Ein schön Spiel / von fraw Jutten / welche Babst zu Rom gewesen / und aus ihrem Bebstlichen Scrinio pectoris auff dem Stuel zu Rhom / ein Kindlein zeuget."
(aus einem mittelalterlichen Singspiel)

Katholische Theologen bestreiten noch heute vehement die historische Existenz eines weiblichen Papstes, obwohl unterschiedliche Chroniken bis ins 17. Jahrhundert von Johannas Wirken berichteten. Den Quellen nach soll sie die Tochter eines englischen Missionars und einer sächsischen Magd gewesen sein.
Als Mann verkleidet studierte sie unter anderem in Athen. Berühmt durch Weisheit und Redekunst gewann sie die Zuneigung von Papst Leo IV. und wurde zu seinem Nachfolger bestimmt. Sie wirkte daraufhin als Papst Johannes VIII.

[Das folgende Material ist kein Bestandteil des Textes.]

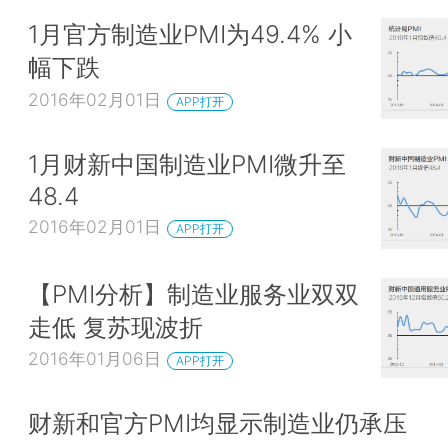
1月官方制造业PMI为49.4% 小
幅下跌
2016年02月01日
APP打开
1月财新中国制造业PMI微升至
48.4
2016年02月01日
APP打开
【PMI分析】制造业服务业双双
走低 复苏现波折
2016年01月06日
APP打开
财新和官方PMI均显示制造业仍承压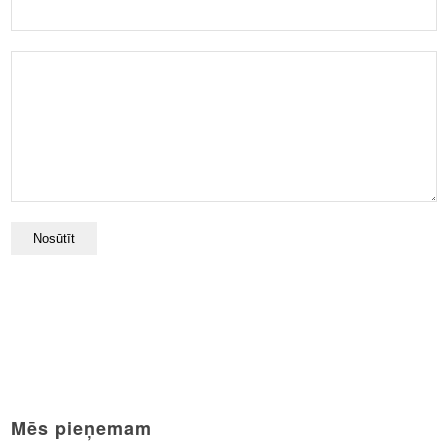
Mēs pieņemam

In ihrer Amtszeit unterhielt sie ein Liebesverhältnis zu einem Vertrauten im Vatikan. Ihre weibliche Identität wurde der Öffentlichkeit bei einer päpstlichen Prozession offenbar, als sie eine Fehlgeburt erlitt. Die empörte Menge steinigte daraufhin sie und das Neugeborene. Gerade dieses Ende hatte einen nicht unerheblichen Anteil an der Legendenbildung über den einzigen weiblichen Papst.